For the records that follow, restate each one word for word and leave the images behind.

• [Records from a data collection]
== == ==

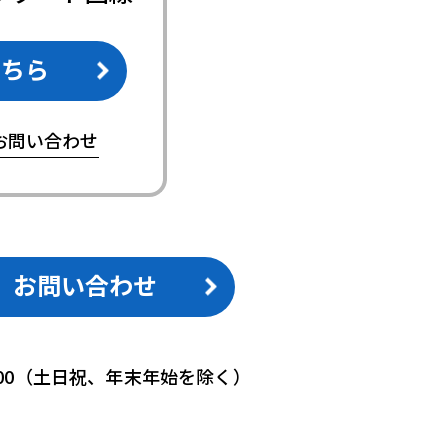
こちら
お問い合わせ
お問い合わせ
18:00（土日祝、年末年始を除く）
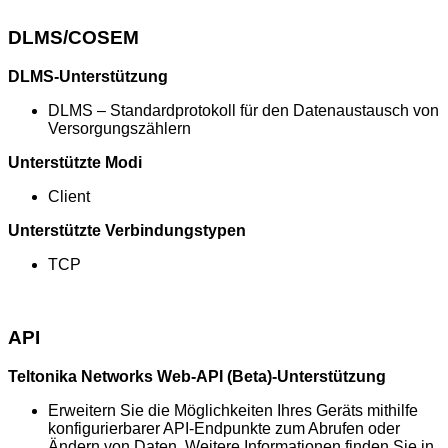
DLMS/COSEM
DLMS-Unterstützung
DLMS – Standardprotokoll für den Datenaustausch von
Versorgungszählern
Unterstützte Modi
Client
Unterstützte Verbindungstypen
TCP
API
Teltonika Networks Web-API (Beta)-Unterstützung
Erweitern Sie die Möglichkeiten Ihres Geräts mithilfe
konfigurierbarer API-Endpunkte zum Abrufen oder
Ändern von Daten. Weitere Informationen finden Sie in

== == ==

• [Worked solution]
こちら
お問い合わせ
お問い合わせ
18:00（土日祝、年末年始を除く）
DLMS/COSEM
DLMS-Unterstützung
DLMS – Standardprotokoll für den Datenaustausch von
Versorgungszählern
Unterstützte Modi
Client
Unterstützte Verbindungstypen
TCP
API
Teltonika Networks Web-API (Beta)-Unterstützung
Erweitern Sie die Möglichkeiten Ihres Geräts mithilfe
konfigurierbarer API-Endpunkte zum Abrufen oder
Ändern von Daten. Weitere Informationen finden Sie in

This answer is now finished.